Nunca en mi vida he oído más que a un roncador peor que este, y era un roano: pertenecía a Pegwell, el comerciante de grano; solía llevarlo en su calesa hace siete años, y quería que me lo quedara, pero le dije: «Gracias, Peg, yo no comercian con instrumentos de viento».
Eso fue lo que dije. Se corrió la voz por todo el condado, esa broma. Pero, ¡qué leches! El caballo era una corneta de juguete comparado con ese roncador tuyo.
—Vaya, acabas de decir que el suyo era peor que el mío —dijo Fred, más irritable que de costumbre.

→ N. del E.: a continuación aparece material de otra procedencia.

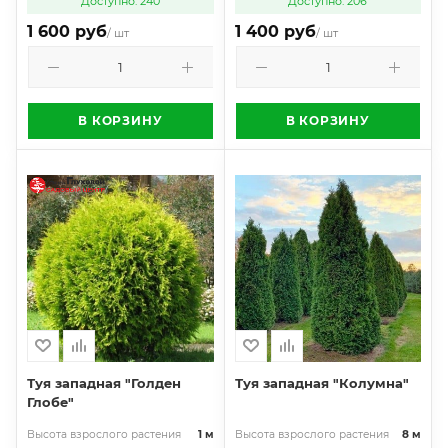
Доступно: 240
Доступно: 206
1 600 руб
1 400 руб
/ шт
/ шт
В КОРЗИНУ
В КОРЗИНУ
Туя западная "Голден
Туя западная "Колумна"
Глобе"
Высота взрослого растения
1 м
Высота взрослого растения
8 м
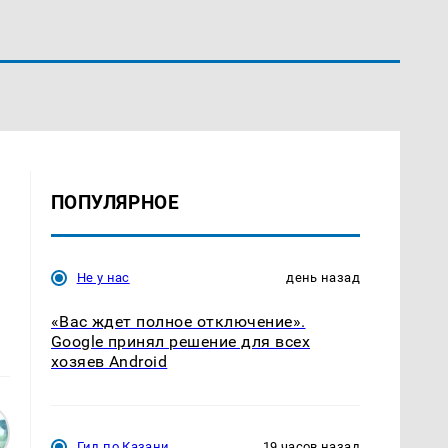
ПОПУЛЯРНОЕ
Не у нас
день назад
«Вас ждет полное отключение».
Google принял решение для всех
хозяев Android
Гид по Казани
19 часов назад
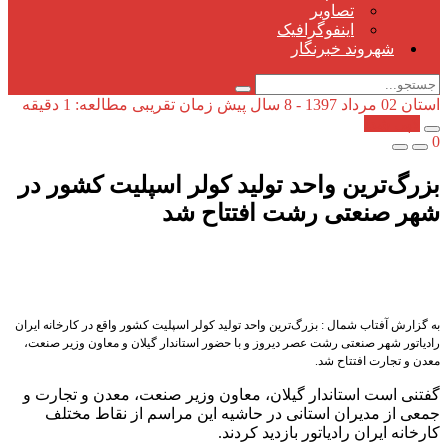
تصاویر
اینفوگرافیک
شهروند خبرنگار
استان
02 مرداد 1397 - 8 سال پیش
زمان تقریبی مطالعه: 1 دقیقه
کپی شد!
0
بزرگ‌ترین واحد تولید کولر اسپلیت کشور در
شهر صنعتی رشت افتتاح شد
به گزارش آفتاب شمال : بزرگ‌ترین واحد تولید کولر اسپلیت کشور واقع در کارخانه ایران
رادیاتور شهر صنعتی رشت عصر دیروز و با حضور استاندار گیلان و معاون وزیر صنعت،
معدن و تجارت افتتاح شد.
گفتنی است استاندار گیلان، معاون وزیر صنعت، معدن و تجارت و
جمعی از مدیران استانی در حاشیه این مراسم از نقاط مختلف
کارخانه ایران رادیاتور بازدید کردند.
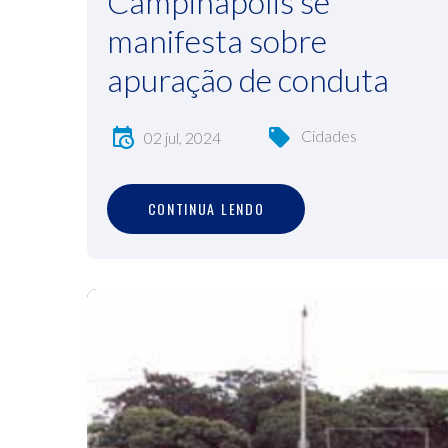
Campinápolis se
manifesta sobre
apuração de conduta
Cidades
02 jul, 2024
C
O
N
T
I
N
U
A
L
E
N
D
O
CONTINUA LENDO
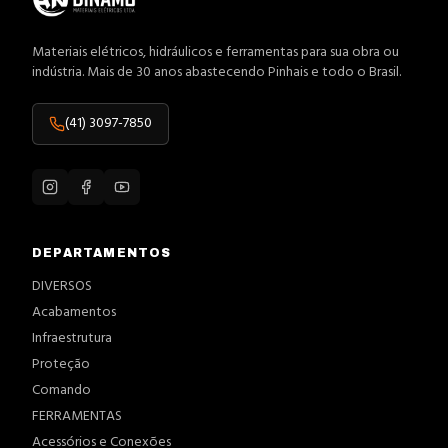
Materiais elétricos, hidráulicos e ferramentas para sua obra ou
indústria. Mais de 30 anos abastecendo Pinhais e todo o Brasil.
(41) 3097-7850
DEPARTAMENTOS
DIVERSOS
Acabamentos
Infraestrutura
Proteção
Comando
FERRAMENTAS
Acessórios e Conexões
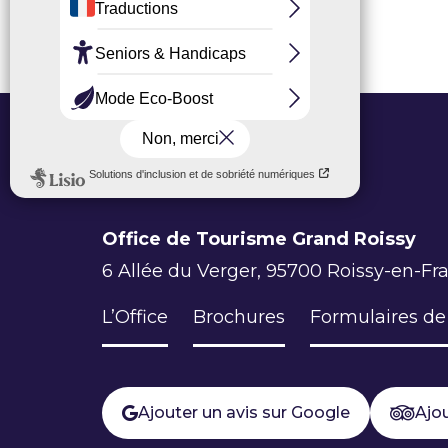
Office de Tourisme Grand Roissy
6 Allée du Verger, 95700 Roissy-en-Fr
L’Office
Brochures
Formulaires de
Ajouter un avis sur Google
Ajou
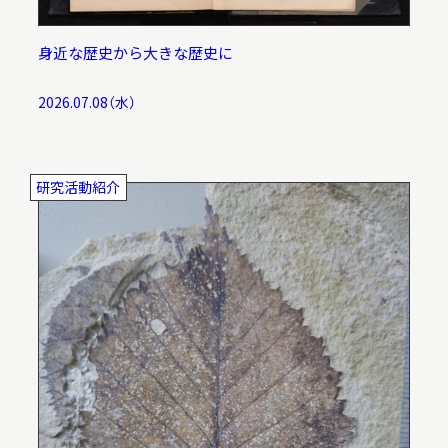
身近な歴史から大きな歴史に
2026.07.08（水）
研究活動紹介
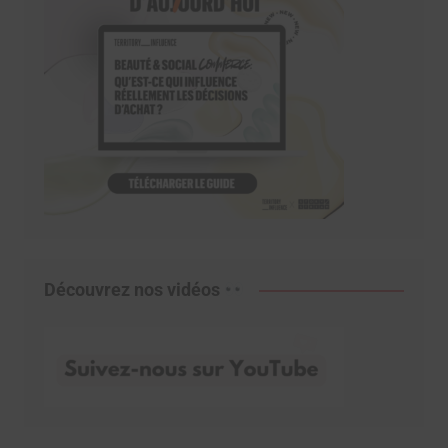
Découvrez nos vidéos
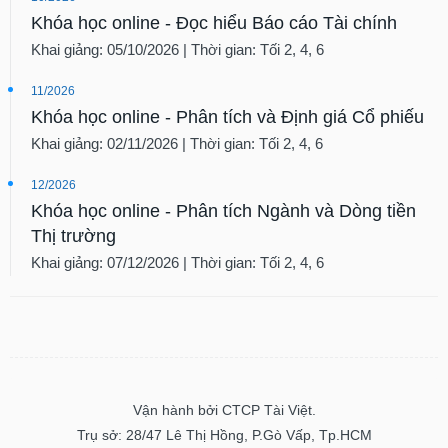
Khóa học online - Đọc hiểu Báo cáo Tài chính
Khai giảng: 05/10/2026 | Thời gian: Tối 2, 4, 6
11/2026
Khóa học online - Phân tích và Định giá Cổ phiếu
Khai giảng: 02/11/2026 | Thời gian: Tối 2, 4, 6
12/2026
Khóa học online - Phân tích Ngành và Dòng tiền
Thị trường
Khai giảng: 07/12/2026 | Thời gian: Tối 2, 4, 6
Vận hành bởi CTCP Tài Việt.
Trụ sở: 28/47 Lê Thị Hồng, P.Gò Vấp, Tp.HCM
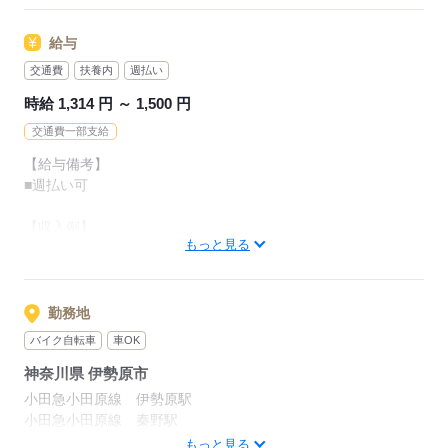
経験を活かしたい方も大歓迎！
お探しします！
お持ちの免許・資格を活かした
給与
お仕事を紹介いたします！
「自宅の近く」「座り作業」等
なんでもご相談ください。
交通費
扶養内
週払い
20代～50代と幅広い年齢の方が、
時給 1,314 円 ～ 1,500 円
様々な職場で活躍中です！
お気軽にお問い合わせください♪
交通費一部支給
レギュラーワークがメインです！
【給与備考】
応募する
※お仕事開始日などお気軽にご相談ください
■週払い可
【収入例】
応募する
もっと見る
●週3勤務の場合
時給 1,314 円×1日8時間×週3日勤務
＝1日あたり10,512 円×月 12 日勤務
＝月収例 157,680 円
勤務地
バイク自転車
車OK
●週4勤務の場合
神奈川県 伊勢原市
時給 1,314円×1日8時間×週4日勤務
＝1日あたり10,512円×月 16 日勤務
小田急小田原線 伊勢原駅
＝月収例 168,192 円
小田急小田原線 秦野駅
小田急小田原線 渋沢駅
もっと見る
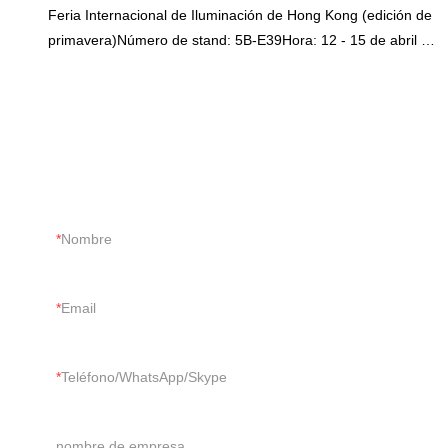
Feria Internacional de Iluminación de Hong Kong (edición de
primavera)Número de stand: 5B-E39Hora: 12 - 15 de abril de
2023
CONTÁCTENOS
Sólo díganos sus requisitos, podemos hacer más de lo que
pueda imaginar.
Nombre
Email
Teléfono/WhatsApp/Skype
nombre de empresa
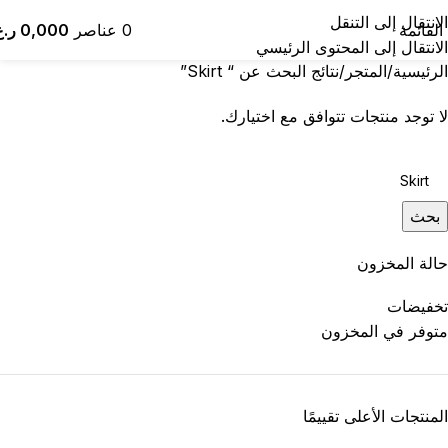
نتائج البحث: “ Skirt”
الانتقال إلى التنقل
القائمة
0
عناصر
0,000
ر.ع
الانتقال إلى المحتوى الرئيسي
الرئيسية
المتجر
نتائج البحث عن “ Skirt”
لا توجد منتجات تتوافق مع اختيارك.
بحث
حالة المخزون
تخفيضات
متوفر في المخزون
المنتجات الأعلى تقييمًا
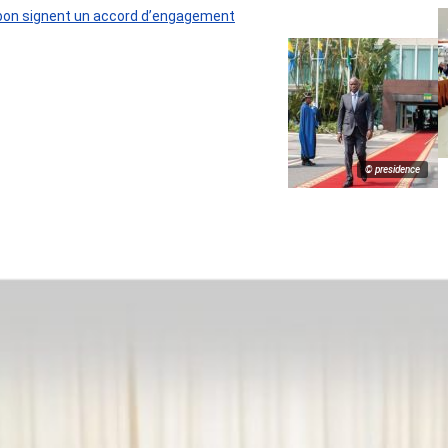
 Gabon signent un accord d’engagement
© presidence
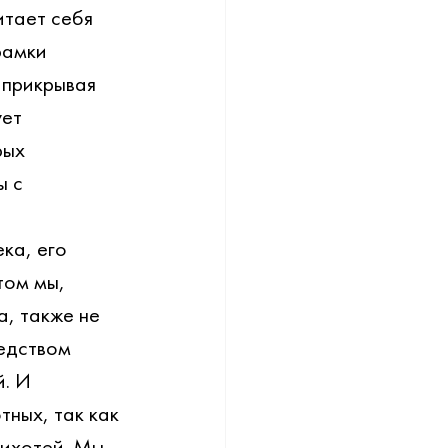
тает себя 
рамки 
 прикрывая 
ет 
рых 
 с 
ка, его 
том мы, 
, также не 
едством 
. И 
ных, так как 
рихотей. Мы 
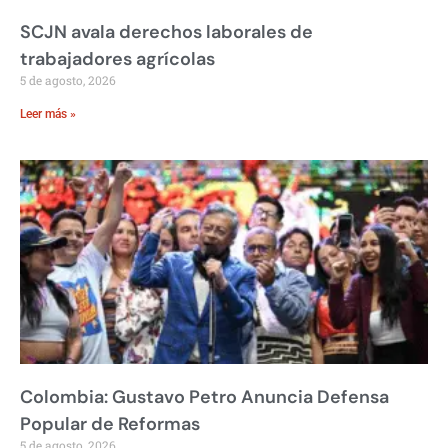
SCJN avala derechos laborales de
trabajadores agrícolas
5 de agosto, 2026
Leer más »
Colombia: Gustavo Petro Anuncia Defensa
Popular de Reformas
5 de agosto, 2026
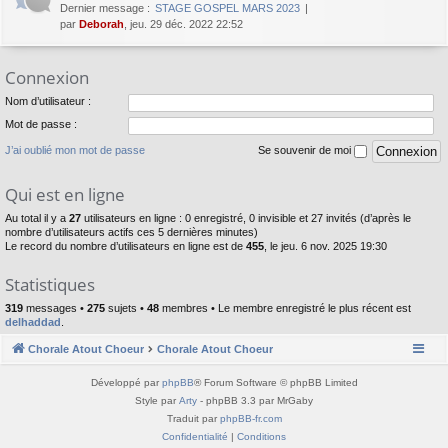
Dernier message :
STAGE GOSPEL MARS 2023
par
Deborah
, jeu. 29 déc. 2022 22:52
Connexion
Nom d’utilisateur :
Mot de passe :
J’ai oublié mon mot de passe
Se souvenir de moi
Qui est en ligne
Au total il y a
27
utilisateurs en ligne : 0 enregistré, 0 invisible et 27 invités (d’après le
nombre d’utilisateurs actifs ces 5 dernières minutes)
Le record du nombre d’utilisateurs en ligne est de
455
, le jeu. 6 nov. 2025 19:30
Statistiques
319
messages •
275
sujets •
48
membres • Le membre enregistré le plus récent est
delhaddad
.
Chorale Atout Choeur
Chorale Atout Choeur
Développé par
phpBB
® Forum Software © phpBB Limited
Style par
Arty
- phpBB 3.3 par MrGaby
Traduit par
phpBB-fr.com
Confidentialité
|
Conditions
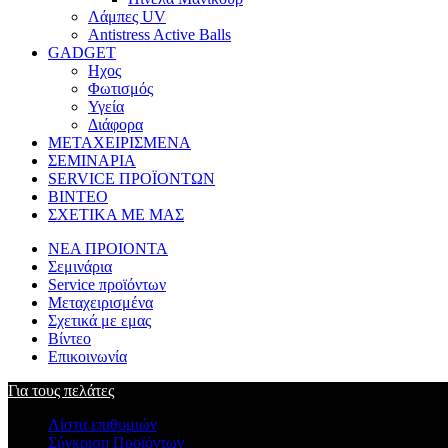
Λάμπες UV
Antistress Active Balls
GADGET
Ηχος
Φωτισμός
Υγεία
Διάφορα
ΜΕΤΑΧΕΙΡΙΣΜΕΝΑ
ΣΕΜΙΝΑΡΙΑ
SERVICE ΠΡΟΪΟΝΤΩΝ
ΒΙΝΤΕΟ
ΣΧΕΤΙΚΑ ΜΕ ΜΑΣ
ΝΕΑ ΠΡΟΙΟΝΤΑ
Σεμινάρια
Service προϊόντων
Μεταχειρισμένα
Σχετικά με εμας
Βίντεο
Επικοινωνία
Για τους πελάτες
Λίστα επιθυμιών
Σύγκριση Προϊόντων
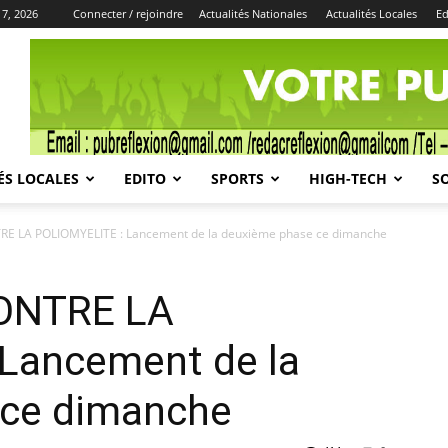
 7, 2026
Connecter / rejoindre
Actualités Nationales
Actualités Locales
Ed
Publicité
ÉS LOCALES
EDITO
SPORTS
HIGH-TECH
S
E LA POLIOMYELITE : Lancement de la deuxième phase ce dimanche
ONTRE LA
Lancement de la
 ce dimanche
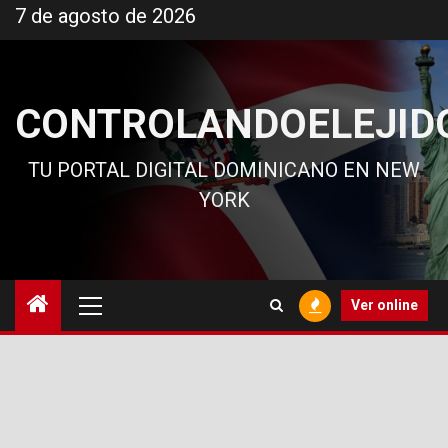
Ir
7 de agosto de 2026
al
contenido
CONTROLANDOELEJID
TU PORTAL DIGITAL DOMINICANO EN NEW
YORK
Menú
Ver online
principal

—Entonces dije una mentira —afirmó el señor Bambridge con énfasis—. No había ni un céntimo de diferencia entre ellos.
Fred espoleó a su caballo, y avanzaron al trote un corto trecho. Cuando volvieron a aminorar la marcha, el señor Bambridge dijo—
—No es que el tordillo no fuera mejor trotón que el tuyo.
“Estoy bastante satisfecho con sus aires, lo sé”, dijo Fred, que necesitaba toda la conciencia de estar en buena compañía para sostenerse; “digo que su trote es excepcionalmente limpio, ¿eh, Horrock?”.
Mr. Horrock miraba al frente con una neutralidad tan absoluta como si hubiera sido el retrato de un gran maestro.
Fred renunció a la falaz esperanza de obtener una opinión sincera; pero, pensándolo bien, vio que el menosprecio de Bambridge y el silencio de Horrock eran virtualmente alentadores, e indicaban que tenían mejor concepto del caballo de lo que se dignaban decir.